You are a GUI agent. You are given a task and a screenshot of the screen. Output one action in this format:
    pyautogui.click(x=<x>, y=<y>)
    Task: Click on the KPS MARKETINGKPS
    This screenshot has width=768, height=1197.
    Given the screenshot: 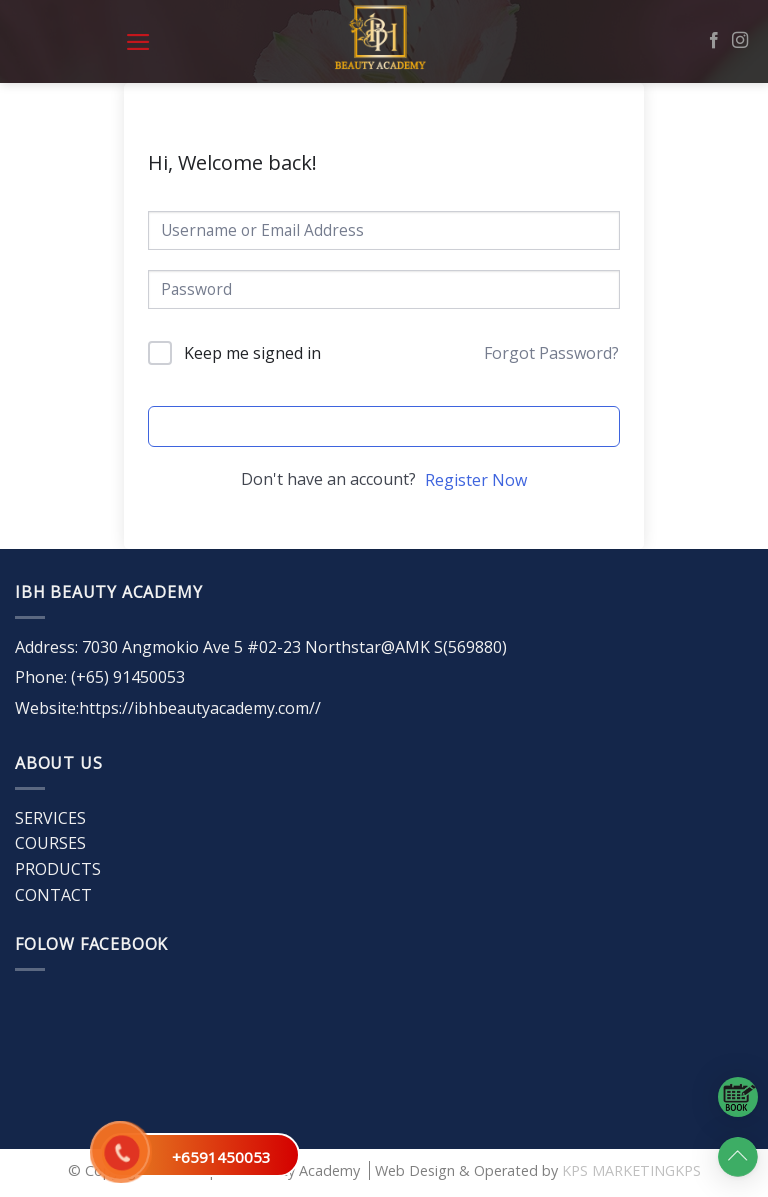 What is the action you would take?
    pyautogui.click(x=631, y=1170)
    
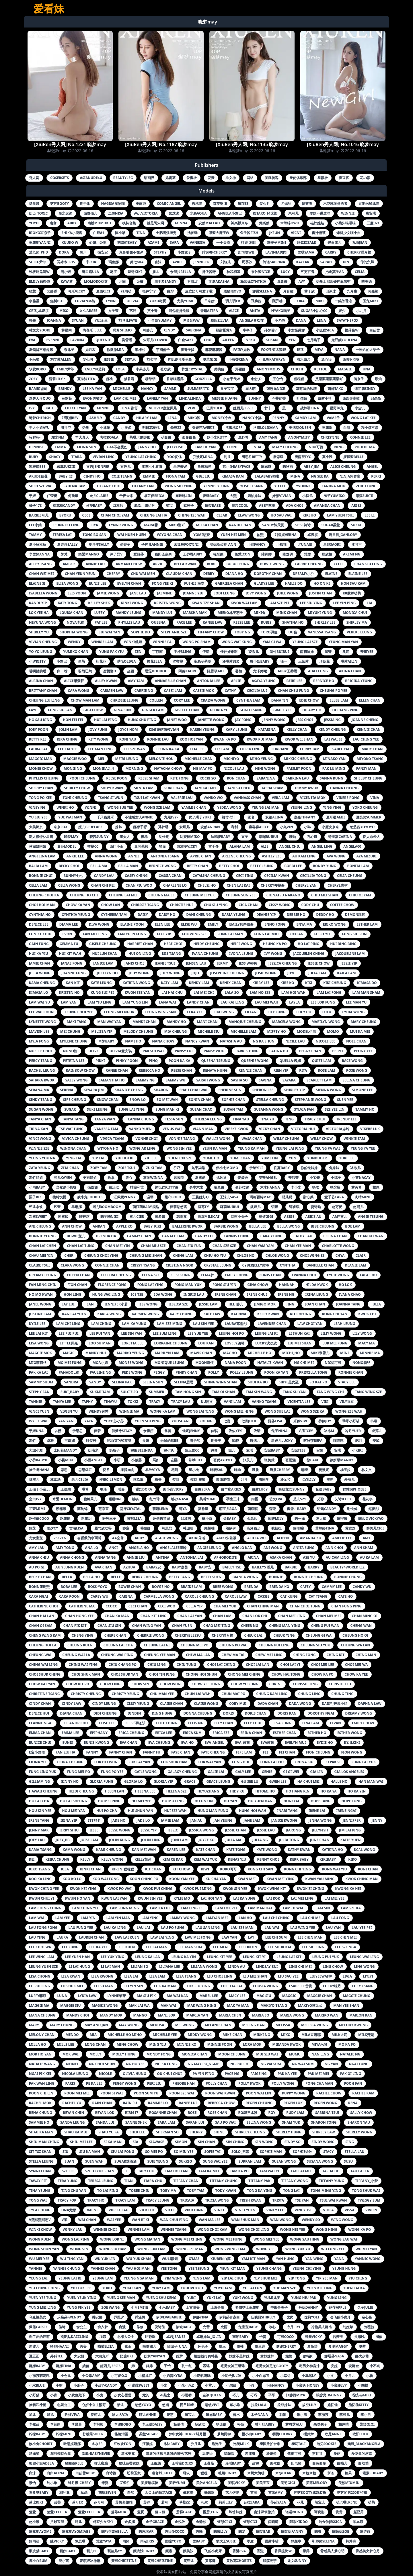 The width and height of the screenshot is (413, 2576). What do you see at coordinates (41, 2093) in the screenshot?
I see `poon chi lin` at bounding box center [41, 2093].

▸ To do:
Could you transcribe the entries above word for word, from the line with "Task: Click on the KPS MARKETINGKPS" down to the line with "This screenshot has", keeping both?

▸ Solution:
    Task: Click on the KPS MARKETINGKPS
    This screenshot has width=768, height=1197.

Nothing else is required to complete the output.